As I wrote in Listening and Longing: Music Lovers in the Age of Barnum:
...Interpretations of classical reform as a break with more unruly and vibrant forms of audience participation also tend to gloss over the extent to which the reform movement depended on the already-established existence of devoted music listening, something to which the movement added new utopian ideas about the function of music loving in an increasingly anonymous and commercialized society. 

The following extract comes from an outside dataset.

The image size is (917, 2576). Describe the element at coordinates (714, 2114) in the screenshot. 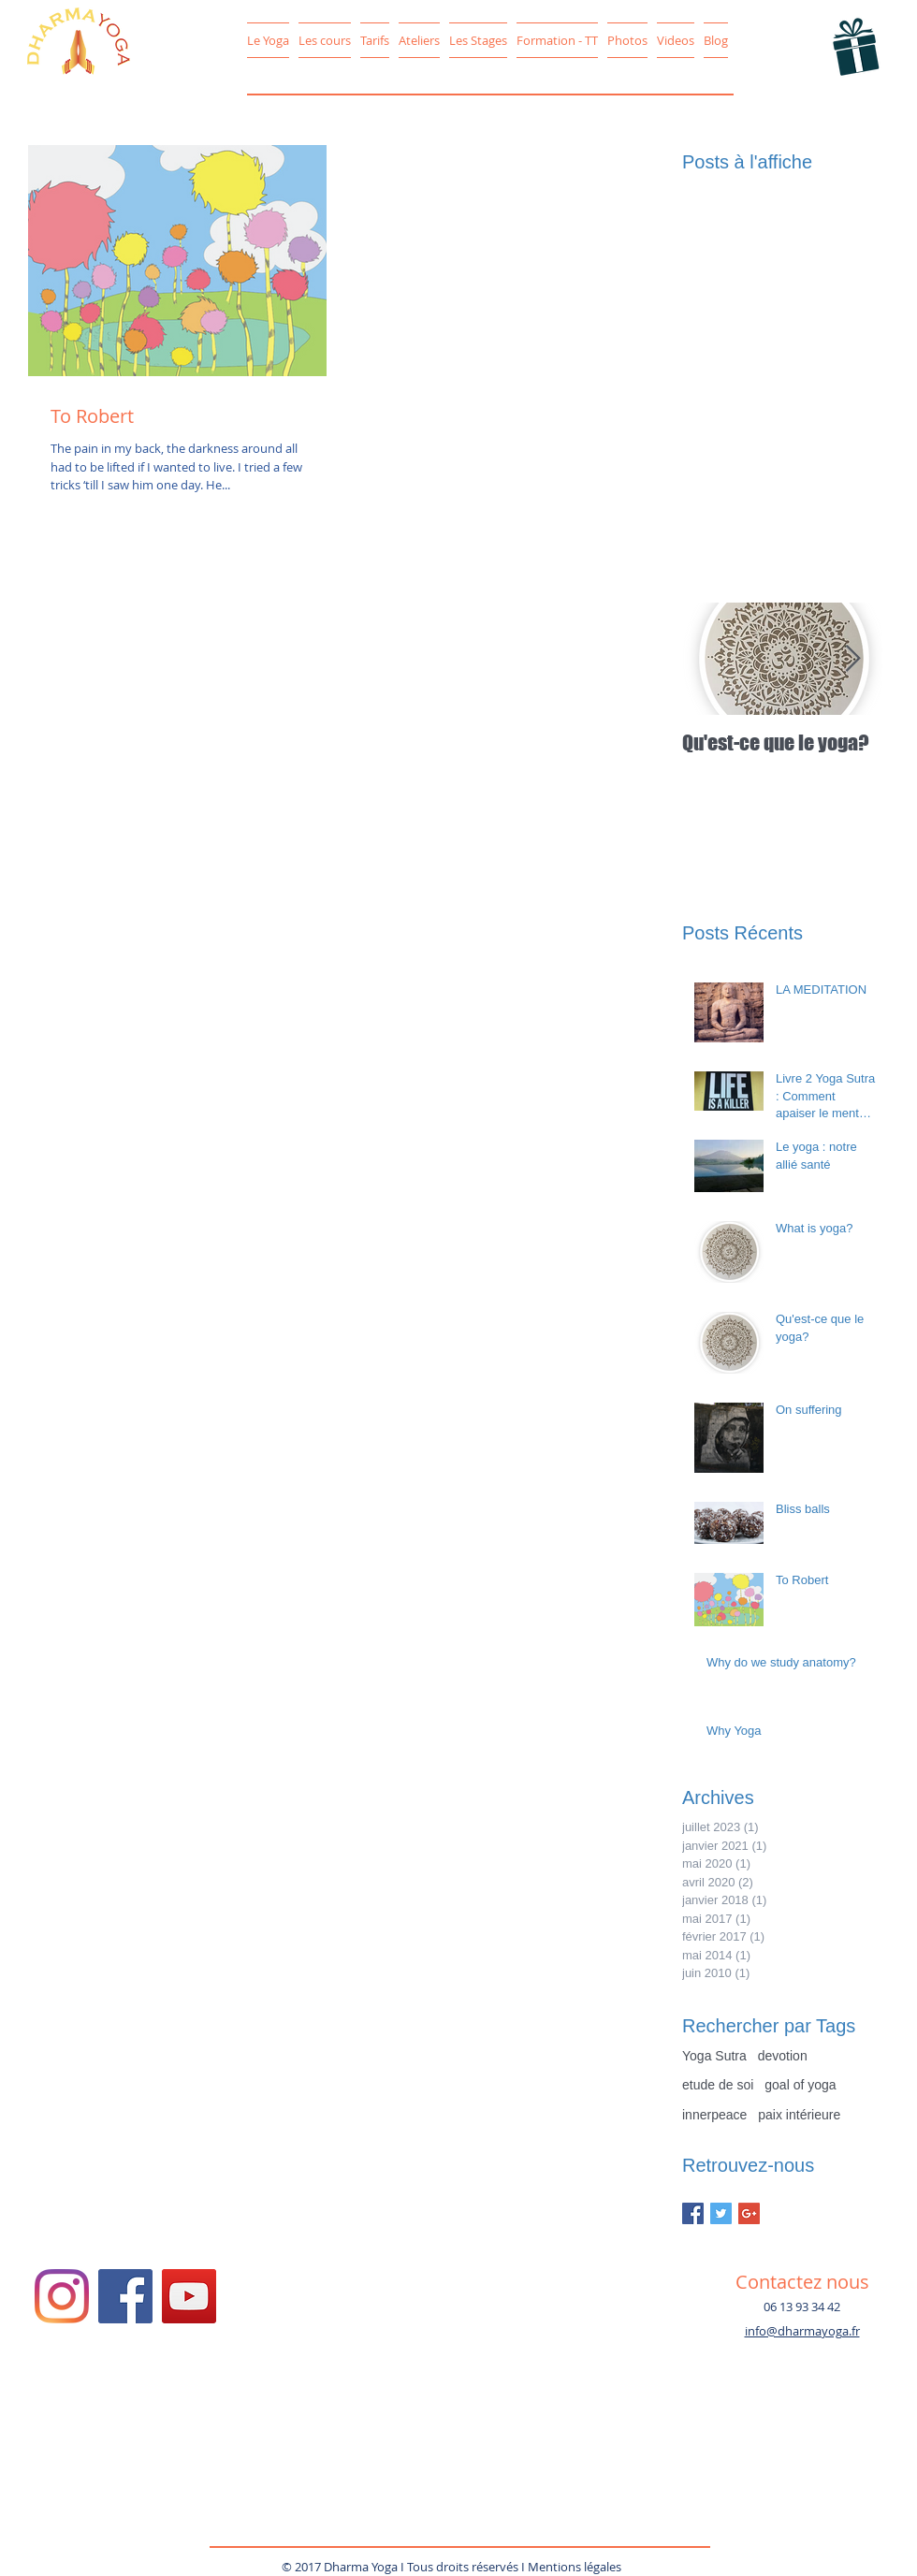

I see `innerpeace` at that location. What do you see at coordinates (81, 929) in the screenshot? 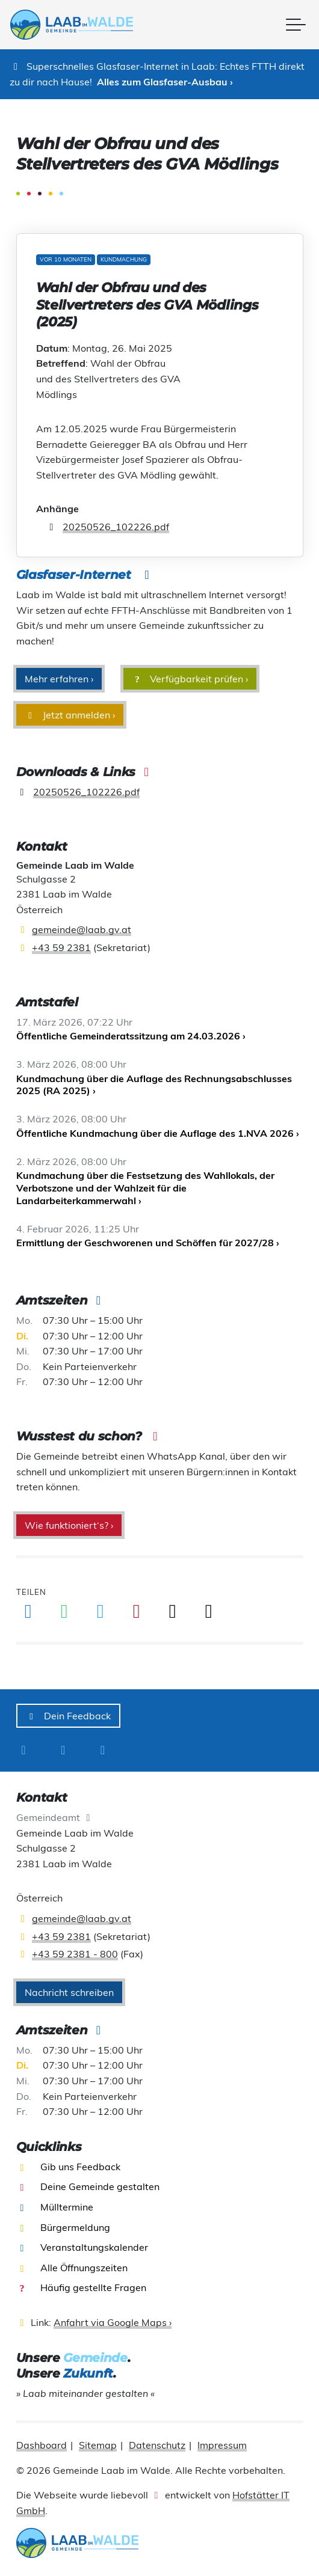
I see `gemeinde@laab.gv.at` at bounding box center [81, 929].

Both Kasson and Levine, for example, have talked about the “silence” that accompanied classical music appreciation, particularly how the imposition of new rules to keep audiences silent during performances were a means to overcome and control, in the words of Kasson, “boisterous informality and conviviality.”  However, the evidence of audience behavior in the diaries of actual listeners indicates that silent listening is not the most accurate way to capture changing practices and aesthetic debates among post-Civil War music audiences. Antebellum music lovers valued silence as much as postbellum audiences; for the former, silence enabled them to fully experience the skills of virtuosos and was a sign of engagement and astonished appreciation. Instead of introducing the novelty of silence to a noisy environment, postbellum reformers changed the meanings and uses of silence according to new beliefs about the definition and function of music. (173)
At any rate, I look forward to reading Abbate and Parker's book and learning more.


  1. I'd imagine that a similar debate exists among historians of the theater, and I wonder whether this 'break' or 'evolution' (as the case may be) came first to the music halls or to the theaters.

  2. Thanks--I think you're quite right. The sacralization of Shakespeare, one of the main themes of Levine's book, succeeds slightly earlier than the sacralization of, say, Beethoven or Wagner. I think the other complication is that there are different timelines of change in Europe and in the United States, not to mention different rates of change among various regions and social groups.